Del primero dijo que el Gobierno regional les prometió que las obras estarían finalizadas en diciembre de 2021, pero «estamos en 2022 y quedan meses» para concluirlas. Del segundo, puso en duda que esté finalizado para septiembre de 2023, como ha anunciado la Junta, lo que obligaría a cerca de 200 alumnos a seguir sus estudios de Secundaria en aulas prefabricadas, donde llevan cerca de tres años.

«Se trata de una situación lamentable para los alumnos de una ciudad considerada de cinco de estrellas», apuntó Gil, que pidió al Ayuntamiento que haga su trabajo «con diligencia, seriedad y esté a la altura del pueblo de Marbella».

«Estamos hastiados y furiosos porque juegan con el futuro de nuestros hijos y no lo vamos a permitir. Les están condenando a un futuro incierto», señaló.

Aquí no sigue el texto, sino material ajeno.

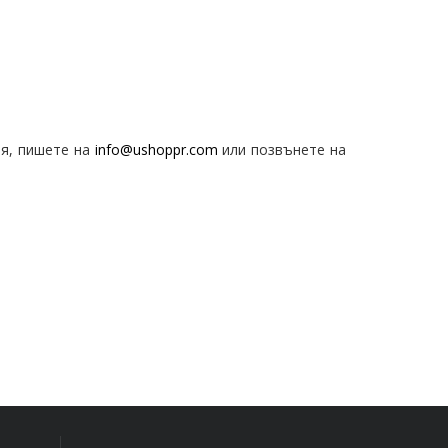
ля, пишете на
info@ushoppr.com
или позвънете на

Denuncian «presiones» desde la Junta y el Ayuntamiento para desactivar la protesta

El portavoz de la Agrupación Independiente de Ampas, Jorge Gil, denunció ayer que el colectivo recibió «presiones» por parte de la Junta de Andalucía y del Ayuntamiento de Marbella para tratar de desconvocar la protesta o restarle repercusión.

Gil mostró un mensaje de texto que, según indicó, remitió el Gobierno andaluz a los padres para advertirles de que la ausencia de los alumnos a los centros escolares se consideraría injustificada, por lo que los estudiantes que acudieran a la protesta no podrían recuperar las horas lectivas o perderían exámenes o trabajos.

Señaló también que, durante la protesta, la Policía Local recibió una «orden» del Ayuntamiento para pedirle que cortara «cuanto antes» la movilización.

Gil lamentó también que la alcaldesa decidiera hacer el pleno de enero de forma telemática para evitar la presencia de la mayor parte de los concejales en el Consistorio.